The skinny boy in thick-rimmed glasses looked around, frightened. He quickly ducked into the boy’s bathroom and hid in a stall, pulling up his legs so they wouldn’t be visible from outside the locked stall door. He sat quietly on the toilet, trembling. Then the bathroom door opened with a loud bang, and he heard footsteps echoing in the tiled room.
“I know you’re in here, Brainiac. I just wanna talk to you.”
The frightened boy held his stack of books tight against his thin chest, holding his breath, trying to meld with the porcelain and tile and plumbing.
The footsteps stopped in front of his stall. The terrified boy could see scuffed, brown shoes. Silence. Then a hard knock on the metal stall door.
“Come on. Open up. I know you’re in there.”
Silence again.
The skinny boy wondered how long he could hold his breath.
Then the shoes backed away from the door. A noise in the adjacent stall made the frightened boy look to his left, at the gray-steel wall of the compartment, just above the roll of toilet paper. The sound of a toilet seat lid dropped hard. Suddenly, a head appeared over the wall.
“You got my English paper, Brainiac?”
The scared boy didn’t move. The Indian standing on the toilet of the adjoining stall leaned over until his face was directly over the other boy’s cringing face. He let out a long, thick string of spittle, controlling it so that it slid slowly toward the weaker boy’s face, thinning as it grew longer. Just as the spittle was about to land in the small boy’s eye, he turned his face so that the spit landed on his hair, spilled over, and clung to his ear.
“You comin’ outta there, or do I have to do it again?” the older, muscular boy asked, his voice full of the confidence that comes with size and age.
He hacked up another wad of spit, and just as
it started its long, slow drip, the skinny boy burst out of his stall, trying to make it out the door.
“Help me!” he screamed, hoping people in the hallway would hear.

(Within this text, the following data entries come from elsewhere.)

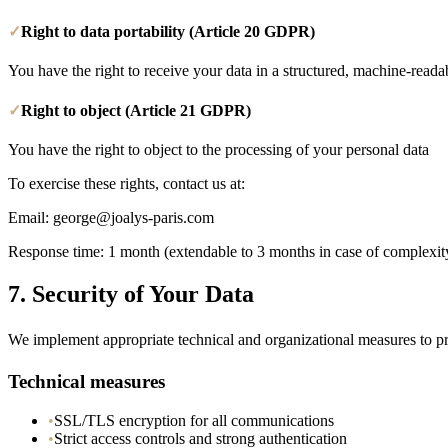
✓
Right to data portability (Article 20 GDPR)
You have the right to receive your data in a structured, machine-reada
✓
Right to object (Article 21 GDPR)
You have the right to object to the processing of your personal data
To exercise these rights, contact us at:
Email
: george@joalys-paris.com
Response time: 1 month (extendable to 3 months in case of complexit
7.
Security of Your Data
We implement appropriate technical and organizational measures to pro
Technical measures
•
SSL/TLS encryption for all communications
•
Strict access controls and strong authentication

But he wasn’t fast enough. The taller boy caught him, preventing his escape by blocking the door from opening with his foot. He gripped the skinny boy’s collar in a fist and seized a shiny cigarette lighter from his pocket, flicked it open, and lit it, holding the tall flame close to the younger boy’s face.

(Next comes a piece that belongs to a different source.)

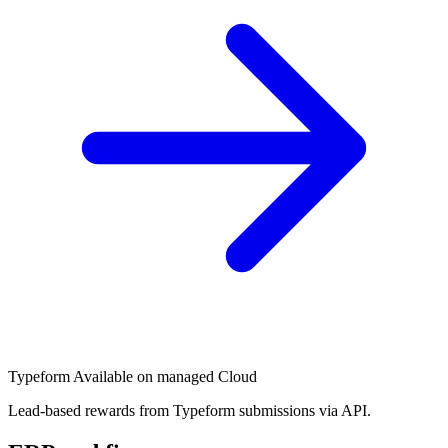
Typeform
Available on managed Cloud
Lead-based rewards from Typeform submissions via API.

Without a word, the scrawny boy pulled a paper from between the pages of one of his books. Whimpering, he found a pencil in his shirt pocket and erased his own name from the top right-hand corner of the paper. He handed the nameless paper to the burly Indian, who slapped him hard on the side of his head. Before leaving the bathroom, the victorious thug spoke softly.

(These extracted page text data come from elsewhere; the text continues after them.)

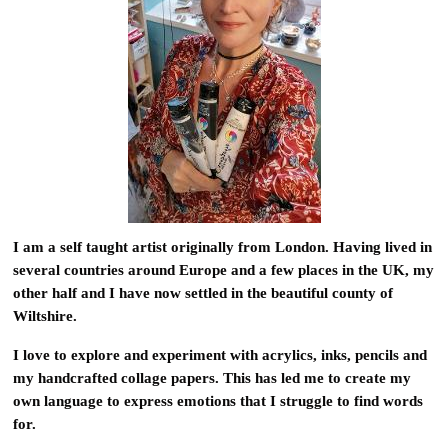
I am a self taught artist originally from London. Having lived in
several countries around Europe and a few places in the UK, my
other half and I have now settled in the beautiful county of
Wiltshire.
I love to explore and experiment with acrylics, inks, pencils and
my handcrafted collage papers. This has led me to create my
own language to express emotions that I struggle to find words
for.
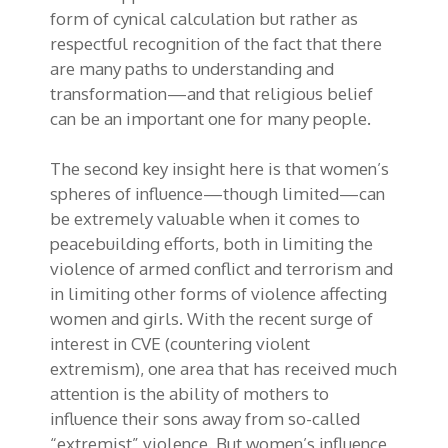
form of
cynical
calculation
but rather as
respectful recognition of the fact that there
are many paths to understanding and
transformation—and that religious belief
can be an important one for many people.
The second key insight here is that women’s
spheres of influence—though limited—can
be extremely valuable when it comes to
peacebuilding efforts, both in limiting the
violence of armed conflict and terrorism and
in limiting other forms of violence affecting
women and girls. With the recent surge of
interest in CVE (countering violent
extremism), one area that has received much
attention is the ability of mothers to
influence their sons away from so-called
“extremist” violence. But women’s influence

“See, Brainiac? All you gotta do is what you’re told. It’s that simple.”
And that was less than ten minutes of one day.
Every school has its bullies. They are as ubiquitous as food fights in cafeterias, as kids smoking behind buildings. Some bullies are created by abusive parents—an alcoholic father who beats the hell out of his son because he hates his dead-end job; an indifferent and neglectful mother, strung out on booze and cigarettes and unfamiliar, broken men.
And some bullies are formed from other circumstances.
Back on his reservation, Philip Highmountain was big for his age, nevertheless, a kind and considerate boy, helpful and selfless. He had worked to collect canned food for a local food bank, always helped out at church when asked, and volunteered in the community whenever he had free time.
Everyone was proud of him.
“That boy’s gonna be somebody,” people would say.
“Why can’t you be more like that Philip Highmountain?” parents would often scold wayward children.
Some children learned to deal with life at Wellington, steeling themselves against the neglect, the indifference, the denigration, the brutality. Some, like Noah, Simon, Lucy, and Elijah, had friends to help them endure the misery. Some collapsed under the pressure, like Arthur Pretty Shield. Over the years, Philip Highmountain’s soul slowly corroded, like an iron ship at the bottom of a sunless sea, until what remained was ugly, twisted, and monstrous.